If we consider the function $$f(x)=-\frac {W(-\ln(x))}{\ln(x)}$$ we can notice that $$xf(x)$$ looks like a power law.

Then, I thought that we could get some reasonable approximations writing $$xf(x)=\sum_{n=1}^p a_n x^{bn}$$ Using $$p=4$$, the results from a quick and dirty regression leads to $$\begin{array}{clclclclc} \text{} & \text{Estimate} & \text{Standard Error} & \text{Confidence Interval} \\ a_1 & +0.49967 & 0.00119 & \{+0.49731,+0.50203\} \\ a_2 & +0.58096 & 0.00575 & \{+0.56954,+0.59239\} \\ a_3 & +1.27106 & 0.04029 & \{+1.19105,+1.35106\} \\ a_4 & -0.72606 & 0.02198 & \{-0.76971,-0.68242\} \\ b & +1.13077 & 0.00065 & \{+1.12948,+1.13206\} \end{array}$$ and computing $$I(t)=-\int_0^t \frac {W(-\ln(x))}{\ln(x)}\,dx$$ we should have the following results (not fantastic, I agree !) $$\left( \begin{array}{ccc} t & \text{approximation} & \text{exact} \\ 0.05 & 0.015218 & 0.015313 \\ 0.10 & 0.034027 & 0.034118 \\ 0.15 & 0.054945 & 0.055038 \\ 0.20 & 0.077617 & 0.077711 \\ 0.25 & 0.101866 & 0.101959 \\ 0.30 & 0.127595 & 0.127687 \\ 0.35 & 0.154749 & 0.154842 \end{array} \right)$$

For sure, this could be made better at the price of more parameters using for example $$xf(x)=\sum_{n=1}^p a_n x^{b_n}$$

• Thanks for this man.
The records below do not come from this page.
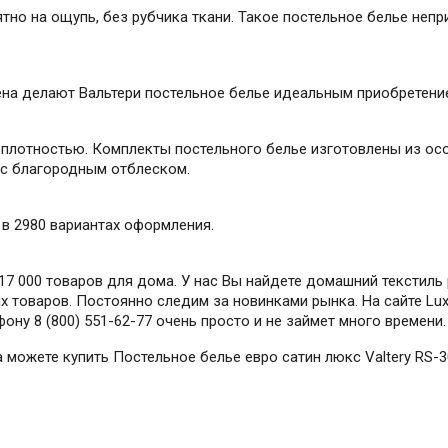
тно на ощупь, без рубчика ткани. Такое постельное белье непр
на делают Вальтери постельное белье идеальным приобретение
 плотностью. Комплекты постельного белье изготовлены из ос
 с благородным отблеском.
y в 2980 вариантах оформления.
7 000 товаров для дома. У нас Вы найдете домашний текстиль 
 товаров. Постоянно следим за новинками рынка. На сайте Lux-
ону 8 (800) 551-62-77 очень просто и не займет много времени.
да можете купить Постельное белье евро сатин люкс Valtery RS-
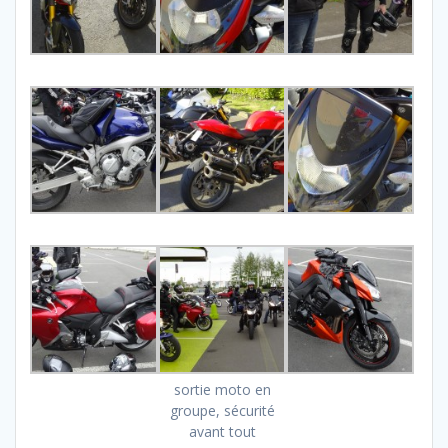
sortie moto en
groupe, sécurité
avant tout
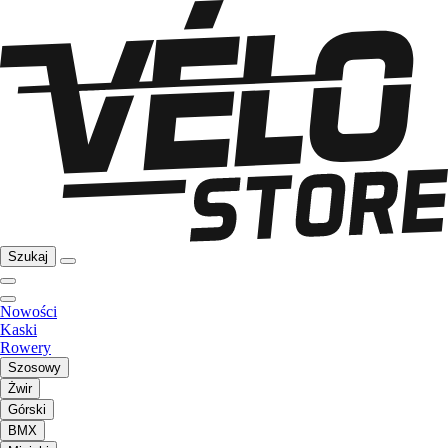
Szukaj
Nowości
Kaski
Rowery
Szosowy
Żwir
Górski
BMX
This could help. Also I recently edited the question in which I found the indefinite integral in summation form. Do you have any idea on how to evaluate this summation? – Rithik Kapoor Mar 29 at 7:07
• @RithikKapoor. No idea at all ! – Claude Leibovici Mar 29 at 7:10
• Also I am not familiar with the T(n) function and only used it as I found this relation in a math paper. Do you know whether it is the same as tree(n) function. If so then wouldn't it produce extremely big numbers when n>2? – Rithik Kapoor Mar 29 at 7:15

Change variables $$y=-W(-\log x)$$ to convert it to the integral $$\int_{-\infty}^{1}(1-y)\exp(ye^{-y})\;dy$$ But that is still not elementary of course.